Not long ago, I stumbled on a book about data science that piqued my interest. I found it on the O'Reilly site, which is a subscription based site that has tons of technical books, videos, and other learning material. I like the selection of material available on O'Reilly, but I don't really care for the apps they provide for customers to consume their products, so, instead, I convert their online books into ePubs so that I can read them offline, on my iPhone or iPad, when and however I like.

The book was written in 2015 by a guy named Jeroen Janssens from the Netherlands. He started the original edition while working on his PhD about half a dozen years ago. The central theme of his book is the intersection of data science and the use of command line tools. Because the state of tools has changed so much since his first publication, he embarked upon an effort to update it. The cool part is that he's doing this in an open source way, using GitHub to collect feedback from his intended audience. This is the part that intrigued me!

Early in the first chapter, I found a comment about Bash being the default shell for macOS. I suspected that this was dated material from the first edition of the book, when it would have been true, so I figured I'd submit a pull request (PR) to update that piece. I dug up some authoritative references, branched the first chapter, and whipped through a PR real quick. It was cool to think that I might have a small impact on this guy's new edition and that I could add some value that way.
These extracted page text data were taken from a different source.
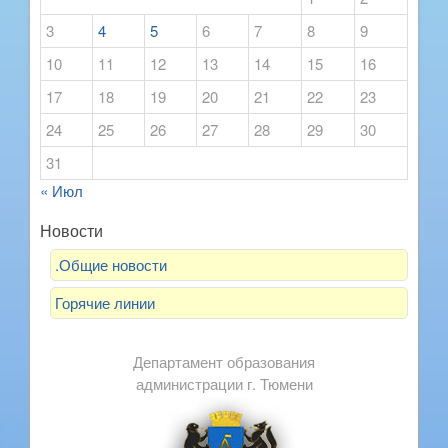
3
4
5
6
7
8
9
10
11
12
13
14
15
16
17
18
19
20
21
22
23
24
25
26
27
28
29
30
31
« Июл
Новости
.Общие новости
Горячие линии
Департамент образования
администрации г. Тюмени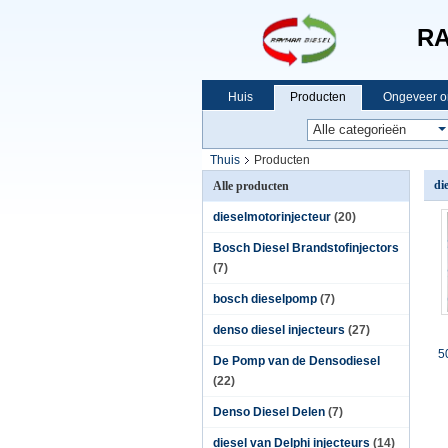
RA
Huis
Producten
Ongeveer o
Thuis
Producten
di
Alle producten
dieselmotorinjecteur
(20)
Bosch Diesel Brandstofinjectors
(7)
bosch dieselpomp
(7)
denso diesel injecteurs
(27)
5
De Pomp van de Densodiesel
(22)
Denso Diesel Delen
(7)
diesel van Delphi injecteurs
(14)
As I thought a bit more on it, I wondered if there might be other areas that I could offer thoughts on. I recalled that when I read the first couple chapters there were some things that got in the way of reading for me. One was the way he did references - it appeared to be a combination of APA-like inline citations coupled with footnotes. The overall effect was a kludgy, referency-but-not-helpful injection of author and year parenthetical that bogged down the train of thought more so than it helped. It was here that I wondered about the possibility of making some kind of hyperlinked, pop-up info window that could be used to either provide definitions, or give basics on the reference material that supports the inline citation. I don't think these things exist in today's ePubs, but I'm not positive.